Collection entries:

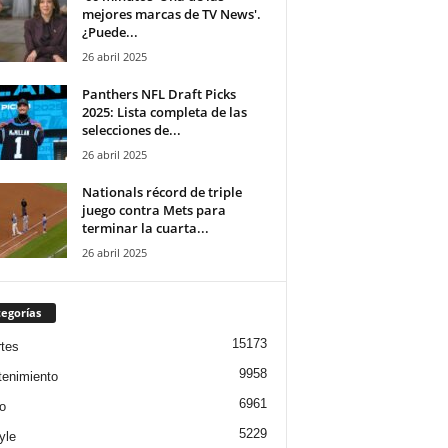
mejores marcas de TV News'.
¿Puede...
26 abril 2025
Panthers NFL Draft Picks
2025: Lista completa de las
selecciones de...
26 abril 2025
Nationals récord de triple
juego contra Mets para
terminar la cuarta...
26 abril 2025
egorías
15173
tes
9958
tenimiento
6961
o
5229
yle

> DESCRIPTION OF THE TASK
All records above should be duplicated exactly, with the pictures omitted.

> RESPONSE TO THIS TASK
mejores marcas de TV News'.
¿Puede...
26 abril 2025
Panthers NFL Draft Picks
2025: Lista completa de las
selecciones de...
26 abril 2025
Nationals récord de triple
juego contra Mets para
terminar la cuarta...
26 abril 2025
egorías
15173
tes
9958
tenimiento
6961
o
5229
yle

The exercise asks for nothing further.